2. Then each consonant was replaced using the rules: b = ba, d = dii, g = guuu. This gave 6 characters that could then be represented by 6 bits each. The sequence was then not entirely random. Because each b was followed by an a. Each d was followed by two I’s and so on.

Thus, an initial string of the form “bdgbdg” . . . gave rise to the final string “badiiguuubadiiguuu”.

Since there were 6 characters total, Elman represented each of the 6 characters as 6-bit values in memory. And the basic XOR network from above was expanded to have 6 bit input vectors, 20 hidden units, 6 output vectors and 20 context units.

The training was to present each 6 bit letter, one at a time, to the network. The input vector is therefore a 1X6 matrix. And since there are 20 hidden units, the first set of weights, W_ih, is a 6X20 matrix of weights. And the test was to predict the next input. The network was trained on 200 passes through the sequence of 1000 letters.

The error in predictions oscillated. But the network always had a lower error in predicting that ‘a’ was the letter after ‘b.’ Similarly, it had a lower error predicting ‘i’ was after ‘d’ and ‘u’ was after ‘g.’ Even better: It learned that there were two ‘i’s after d and it was good at predicting two ‘u’s after g. But it was less good at predicting the third ‘u’ after ‘g.’

The author notes the complexity of this result: The network remembers not only that a specific vowel exists after a specific consonant, but also which vowel.
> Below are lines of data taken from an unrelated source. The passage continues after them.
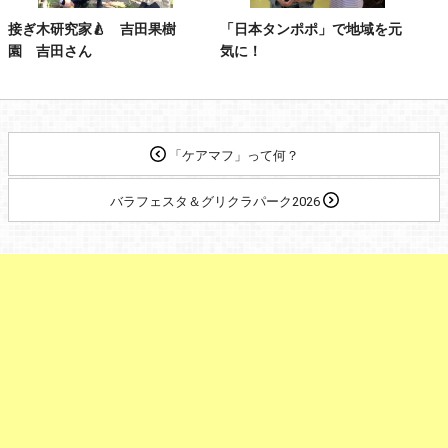
接ぎ木研究家🍐 吉田果樹
「日本タンポポ」で地域を元
園 吉田さん
気に！
「ケアマフ」って何？
バラフェスタ＆グリクラパーク2026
And furthermore unlike the XOR pattern, the vowel pattern has different lengths. And the RNN remembers these different lengths: It is in essence predicting not only the next 6 bit character but the next two or the next three in the case of guuu. And the network worked well even though the input consisted of 6-bit patterns instead of the previous 1-bit input.

Elman took it another step further: If it can recognize and predict letters in a string, can it predict words in a sentence?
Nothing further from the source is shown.